Either way, I have something to be proud of.
My niece is one of the strongest, bravest and most compassionate people I know.
On May 26, she stood before a camera and stated she “could not be extremely mad, because it was a random act of violence” — a random act, a stabbing in St. John’s that kept her in hospital for eight days and put 22
staples in her abdomen.
Nonetheless, she has come to forgive this man for what he has done.
She is a bigger person then most of us will ever be.
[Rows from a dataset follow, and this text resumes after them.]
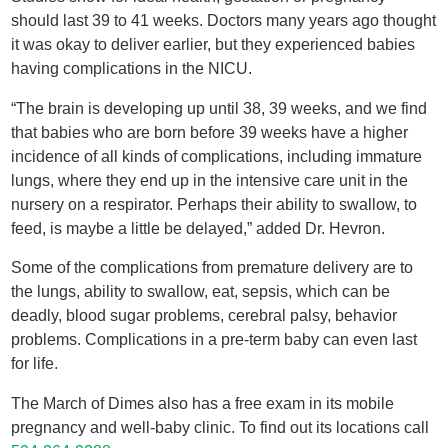
should last 39 to 41 weeks. Doctors many years ago thought
it was okay to deliver earlier, but they experienced babies
having complications in the NICU.
“The brain is developing up until 38, 39 weeks, and we find
that babies who are born before 39 weeks have a higher
incidence of all kinds of complications, including immature
lungs, where they end up in the intensive care unit in the
nursery on a respirator. Perhaps their ability to swallow, to
feed, is maybe a little be delayed,” added Dr. Hevron.
Some of the complications from premature delivery are to
the lungs, ability to swallow, eat, sepsis, which can be
deadly, blood sugar problems, cerebral palsy, behavior
problems. Complications in a pre-term baby can even last
for life.
The March of Dimes also has a free exam in its mobile
pregnancy and well-baby clinic. To find out its locations call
But is justice really served?
A young man set out to harm someone on that snowy morning, and he did just that.
He has taken full responsibility for his actions and is fully aware of what he did — yet for some reason the justice system will give him a break.
A lesser sentence — but why?
Because of his upbringing?
His ethnic background?
Is that really a good enough excuse for his behaviour, or anyone’s, for that matter?
Hardship is common
My niece, in particular, is no stranger to hardship.
Her mother passed away when she was a child, at which point she became estranged from her father, and has only recently become in contact with him again.
This does not make her more likely to commit a criminal act.
She hasn’t had it easy either, but
look at the beautiful, strong, forgiving woman she has become. Behaviour is a choice. He chose to harm her, just as he very well could have chosen to keep walking.
Kayla chose to forgive him.
She is the amazing person here, yet justice is choosing to give him a break.